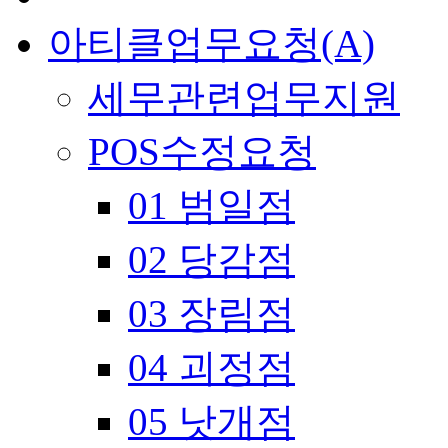
아티클업무요청(A)
세무관련업무지원
POS수정요청
01 범일점
02 당감점
03 장림점
04 괴정점
05 낫개점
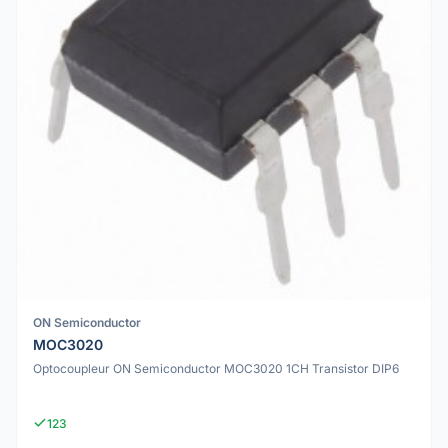
ON Semiconductor
MOC3020
Optocoupleur ON Semiconductor MOC3020 1CH Transistor DIP6
123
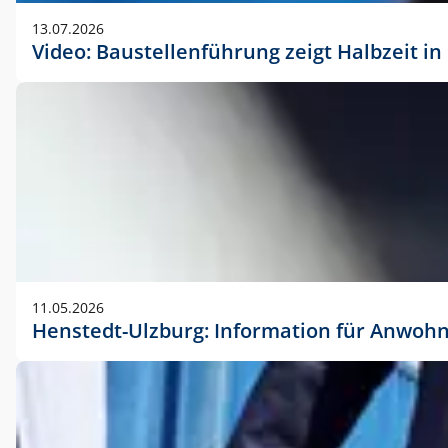
vorherigen Absprache mit der Marketingabteilung.
13.07.2026
Video: Baustellenführung zeigt Halbzeit i
11.05.2026
Henstedt-Ulzburg: Information für Anwoh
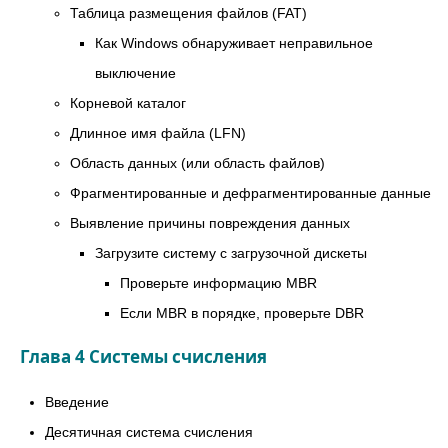
Таблица размещения файлов (FAT)
Как Windows обнаруживает неправильное
выключение
Корневой каталог
Длинное имя файла (LFN)
Область данных (или область файлов)
Фрагментированные и дефрагментированные данные
Выявление причины повреждения данных
Загрузите систему с загрузочной дискеты
Проверьте информацию MBR
Если MBR в порядке, проверьте DBR
Глава 4 Системы счисления
Введение
Десятичная система счисления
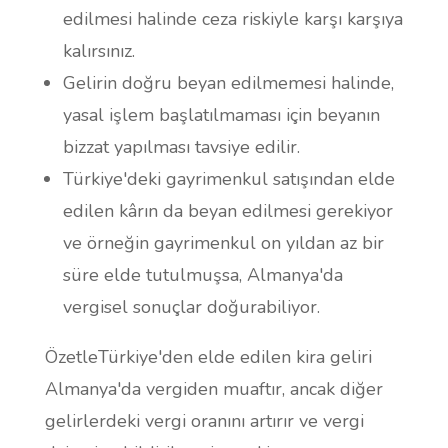
edilmesi halinde ceza riskiyle karşı karşıya
kalırsınız.
Gelirin doğru beyan edilmemesi halinde,
yasal işlem başlatılmaması için beyanın
bizzat yapılması tavsiye edilir.
Türkiye'deki gayrimenkul satışından elde
edilen kârın da beyan edilmesi gerekiyor
ve örneğin gayrimenkul on yıldan az bir
süre elde tutulmuşsa, Almanya'da
vergisel sonuçlar doğurabiliyor.
Özetle
Türkiye'den elde edilen kira geliri
Almanya'da vergiden muaftır, ancak diğer
gelirlerdeki vergi oranını artırır ve vergi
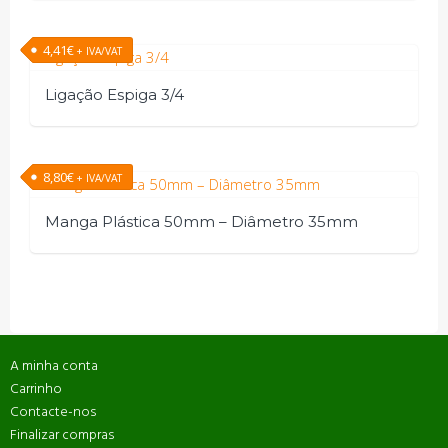
4,41
€
+ IVA/VAT
Ligação Espiga 3/4
8,80
€
+ IVA/VAT
Manga Plástica 50mm – Diâmetro 35mm
A minha conta
Carrinho
Contacte-nos
Finalizar compras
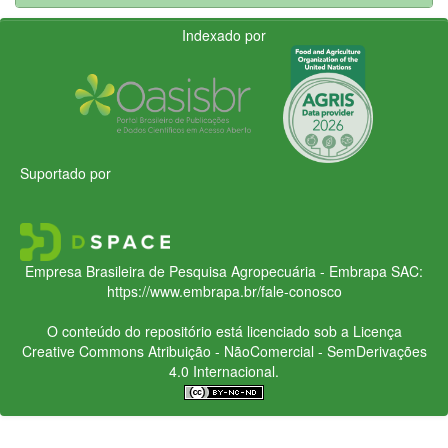
Indexado por
Suportado por
Empresa Brasileira de Pesquisa Agropecuária - Embrapa
SAC:
https://www.embrapa.br/fale-conosco
O conteúdo do repositório está licenciado sob a Licença
Creative Commons
Atribuição - NãoComercial - SemDerivações
4.0 Internacional.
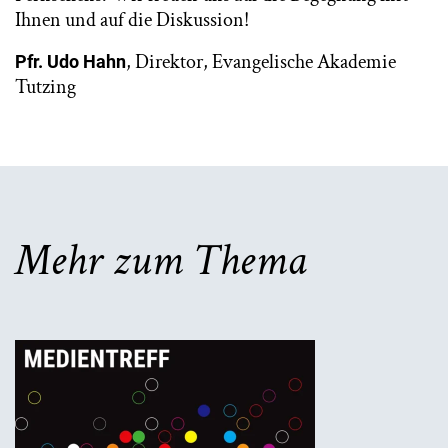
Ihnen und auf die Diskussion!
, Direktor, Evangelische Akademie
Pfr. Udo Hahn
Tutzing
Mehr zum Thema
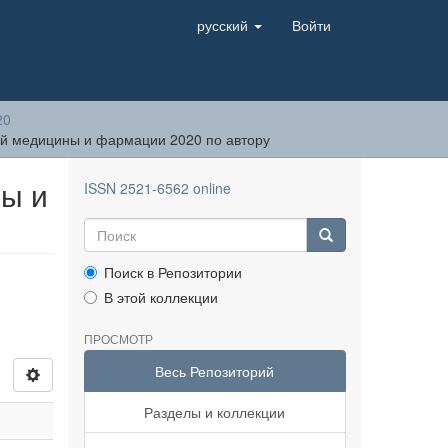
русский
Войти
20
й медицины и фармации 2020 по автору
ы и
ISSN 2521-6562 online
Поиск в Репозитории
В этой коллекции
ПРОСМОТР
Весь Репозиторий
Разделы и коллекции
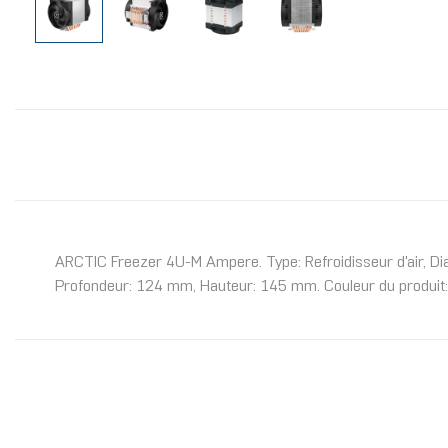
ARCTIC Freezer 4U-M Ampere. Type: Refroidisseur d'air, Dia
Profondeur: 124 mm, Hauteur: 145 mm. Couleur du produit:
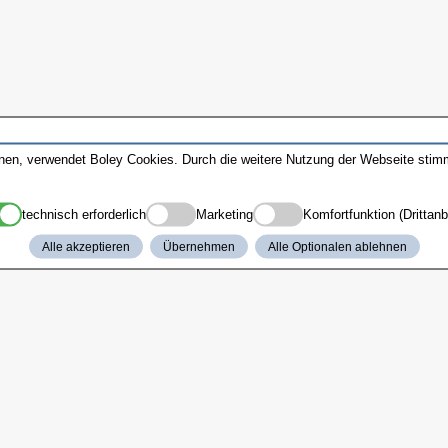
nnen, verwendet Boley Cookies. Durch die weitere Nutzung der Webseite sti
technisch erforderlich
Marketing
Komfortfunktion (Drittanb
Alle akzeptieren
Übernehmen
Alle Optionalen ablehnen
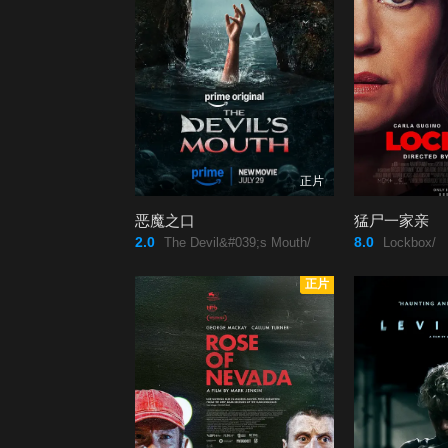
正片
恶魔之口
猛尸一家亲
2.0
8.0
The Devil&#039;s Mouth/
Lockbox/
正片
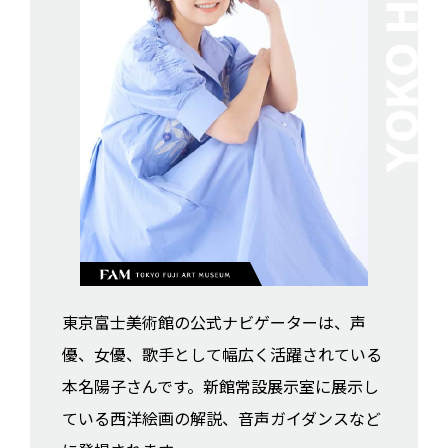
とことんみせます！富士美の浮世絵 〜北斎の富
士と広重の五十三次、風景画、美人画、役者絵勢
東京富士美術館で2014年12月6日から2015年3月29日ま
揃い〜 オンライン展覧会
で開催された企画展「とことんみせます！富士美の浮世
絵 〜北斎の富士と広重の五十三次、風景画、美人画、
役者絵勢揃い〜」展のオンライン展覧会です。
東京富士美術館の公式ナビゲーターは、声
優、女優、歌手として幅広く活躍されている
本名陽子さんです。新館常設展示室に展示し
魅せられチャイナ！？ 中国陶磁名品展 オンラ
イン展覧会
ている西洋絵画の解説、音声ガイダンスなど
東京富士美術館で2014年1月12日から3月30日まで開催さ
れた企画展「中国陶磁名品展」のオンライン展覧会で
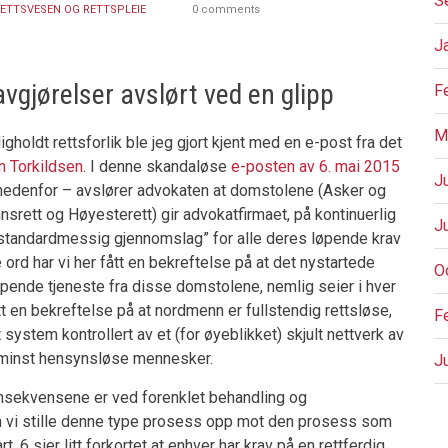
S
ETTSVESEN OG RETTSPLEIE
0 comments
J
avgjørelser avslørt ved en glipp
F
M
gholdt rettsforlik ble jeg gjort kjent med en e-post fra det
n Torkildsen
. I denne skandaløse
e-posten av 6. mai 2015
J
 nedenfor – avslører advokaten at domstolene (Asker og
nsrett og Høyesterett) gir advokatfirmaet, på kontinuerlig
J
 ”standardmessig gjennomslag” for alle deres løpende krav
ord har vi her fått en bekreftelse på at det nystartede
O
øpende tjeneste fra disse domstolene, nemlig seier i hver
t en bekreftelse på at nordmenn er fullstendig rettsløse,
F
system kontrollert av et (for øyeblikket) skjult nettverk av
e minst hensynsløse mennesker.
J
nsekvensene er ved forenklet behandling og
 vi stille denne type prosess opp mot den prosess som
P
t. 6 sier litt forkortet at enhver har krav på en rettferdig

### Exercise
After removing the pictures, repeat the remaining records exactly.

### Solution to the problem
아티클업무요청(A)
세무관련업무지원
POS수정요청
01 범일점
02 당감점
03 장림점
04 괴정점
05 낫개점
ON Semiconductor
MOC3020
Optocoupleur ON Semiconductor MOC3020 1CH Transistor DIP6
123
vorherigen Absprache mit der Marketingabteilung.
13.07.2026
Video: Baustellenführung zeigt Halbzeit i
11.05.2026
Henstedt-Ulzburg: Information für Anwoh
Таблица размещения файлов (FAT)
Как Windows обнаруживает неправильное
выключение
Корневой каталог
Длинное имя файла (LFN)
Область данных (или область файлов)
Фрагментированные и дефрагментированные данные
Выявление причины повреждения данных
Загрузите систему с загрузочной дискеты
Проверьте информацию MBR
Если MBR в порядке, проверьте DBR
Глава 4 Системы счисления
Введение
Десятичная система счисления
edilmesi halinde ceza riskiyle karşı karşıya
kalırsınız.
Gelirin doğru beyan edilmemesi halinde,
yasal işlem başlatılmaması için beyanın
bizzat yapılması tavsiye edilir.
Türkiye'deki gayrimenkul satışından elde
edilen kârın da beyan edilmesi gerekiyor
ve örneğin gayrimenkul on yıldan az bir
süre elde tutulmuşsa, Almanya'da
vergisel sonuçlar doğurabiliyor.
Özetle
Türkiye'den elde edilen kira geliri
Almanya'da vergiden muaftır, ancak diğer
gelirlerdeki vergi oranını artırır ve vergi
4,41
€
+ IVA/VAT
Ligação Espiga 3/4
8,80
€
+ IVA/VAT
Manga Plástica 50mm – Diâmetro 35mm
A minha conta
Carrinho
Contacte-nos
Finalizar compras
Indexado por
Suportado por
Empresa Brasileira de Pesquisa Agropecuária - Embrapa
SAC:
https://www.embrapa.br/fale-conosco
O conteúdo do repositório está licenciado sob a Licença
Creative Commons
Atribuição - NãoComercial - SemDerivações
4.0 Internacional.
Ihnen und auf die Diskussion!
, Direktor, Evangelische Akademie
Pfr. Udo Hahn
Tutzing
Mehr zum Thema
русский
Войти
20
й медицины и фармации 2020 по автору
ы и
ISSN 2521-6562 online
Поиск в Репозитории
В этой коллекции
ПРОСМОТР
Весь Репозиторий
Разделы и коллекции
ARCTIC Freezer 4U-M Ampere. Type: Refroidisseur d'air, Dia
Profondeur: 124 mm, Hauteur: 145 mm. Couleur du produit:
nnen, verwendet Boley Cookies. Durch die weitere Nutzung der Webseite sti
technisch erforderlich
Marketing
Komfortfunktion (Drittanb
Alle akzeptieren
Übernehmen
Alle Optionalen ablehnen
正片
恶魔之口
猛尸一家亲
2.0
8.0
The Devil&#039;s Mouth/
Lockbox/
正片
とことんみせます！富士美の浮世絵 〜北斎の富
士と広重の五十三次、風景画、美人画、役者絵勢
東京富士美術館で2014年12月6日から2015年3月29日ま
揃い〜 オンライン展覧会
で開催された企画展「とことんみせます！富士美の浮世
絵 〜北斎の富士と広重の五十三次、風景画、美人画、
役者絵勢揃い〜」展のオンライン展覧会です。
東京富士美術館の公式ナビゲーターは、声
優、女優、歌手として幅広く活躍されている
本名陽子さんです。新館常設展示室に展示し
魅せられチャイナ！？ 中国陶磁名品展 オンラ
イン展覧会
ている西洋絵画の解説、音声ガイダンスなど
東京富士美術館で2014年1月12日から3月30日まで開催さ
れた企画展「中国陶磁名品展」のオンライン展覧会で
S
ETTSVESEN OG RETTSPLEIE
0 comments
J
avgjørelser avslørt ved en glipp
F
M
gholdt rettsforlik ble jeg gjort kjent med en e-post fra det
n Torkildsen
. I denne skandaløse
e-posten av 6. mai 2015
J
 nedenfor – avslører advokaten at domstolene (Asker og
nsrett og Høyesterett) gir advokatfirmaet, på kontinuerlig
J
 ”standardmessig gjennomslag” for alle deres løpende krav
ord har vi her fått en bekreftelse på at det nystartede
O
øpende tjeneste fra disse domstolene, nemlig seier i hver
t en bekreftelse på at nordmenn er fullstendig rettsløse,
F
system kontrollert av et (for øyeblikket) skjult nettverk av
e minst hensynsløse mennesker.
J
nsekvensene er ved forenklet behandling og
 vi stille denne type prosess opp mot den prosess som
P
t. 6 sier litt forkortet at enhver har krav på en rettferdig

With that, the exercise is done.